DIRECTIONS
In the data that follows, each entry is to be restated exactly.

════════════════

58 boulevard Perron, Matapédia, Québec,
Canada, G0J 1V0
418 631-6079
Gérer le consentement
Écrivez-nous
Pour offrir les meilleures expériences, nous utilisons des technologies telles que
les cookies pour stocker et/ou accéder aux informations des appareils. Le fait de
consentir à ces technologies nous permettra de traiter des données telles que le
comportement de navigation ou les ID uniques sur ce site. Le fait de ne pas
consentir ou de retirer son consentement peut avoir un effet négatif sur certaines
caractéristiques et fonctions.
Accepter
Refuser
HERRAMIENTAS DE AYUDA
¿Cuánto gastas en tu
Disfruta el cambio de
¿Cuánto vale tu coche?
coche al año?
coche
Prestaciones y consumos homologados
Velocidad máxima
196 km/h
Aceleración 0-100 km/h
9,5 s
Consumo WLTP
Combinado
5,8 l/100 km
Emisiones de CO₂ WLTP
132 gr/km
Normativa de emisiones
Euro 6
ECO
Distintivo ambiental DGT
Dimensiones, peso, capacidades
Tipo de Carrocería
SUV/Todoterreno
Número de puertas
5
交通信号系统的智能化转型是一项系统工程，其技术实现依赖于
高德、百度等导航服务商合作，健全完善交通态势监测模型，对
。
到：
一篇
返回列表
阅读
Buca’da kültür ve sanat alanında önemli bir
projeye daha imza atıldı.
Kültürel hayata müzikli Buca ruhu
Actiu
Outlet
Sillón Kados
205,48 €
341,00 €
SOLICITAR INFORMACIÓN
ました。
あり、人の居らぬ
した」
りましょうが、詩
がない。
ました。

════════════════

EXERCISE ANSWER
58 boulevard Perron, Matapédia, Québec,
Canada, G0J 1V0
418 631-6079
Gérer le consentement
Écrivez-nous
Pour offrir les meilleures expériences, nous utilisons des technologies telles que
les cookies pour stocker et/ou accéder aux informations des appareils. Le fait de
consentir à ces technologies nous permettra de traiter des données telles que le
comportement de navigation ou les ID uniques sur ce site. Le fait de ne pas
consentir ou de retirer son consentement peut avoir un effet négatif sur certaines
caractéristiques et fonctions.
Accepter
Refuser
HERRAMIENTAS DE AYUDA
¿Cuánto gastas en tu
Disfruta el cambio de
¿Cuánto vale tu coche?
coche al año?
coche
Prestaciones y consumos homologados
Velocidad máxima
196 km/h
Aceleración 0-100 km/h
9,5 s
Consumo WLTP
Combinado
5,8 l/100 km
Emisiones de CO₂ WLTP
132 gr/km
Normativa de emisiones
Euro 6
ECO
Distintivo ambiental DGT
Dimensiones, peso, capacidades
Tipo de Carrocería
SUV/Todoterreno
Número de puertas
5
交通信号系统的智能化转型是一项系统工程，其技术实现依赖于
高德、百度等导航服务商合作，健全完善交通态势监测模型，对
。
到：
一篇
返回列表
阅读
Buca’da kültür ve sanat alanında önemli bir
projeye daha imza atıldı.
Kültürel hayata müzikli Buca ruhu
Actiu
Outlet
Sillón Kados
205,48 €
341,00 €
SOLICITAR INFORMACIÓN
ました。
あり、人の居らぬ
した」
りましょうが、詩
がない。
ました。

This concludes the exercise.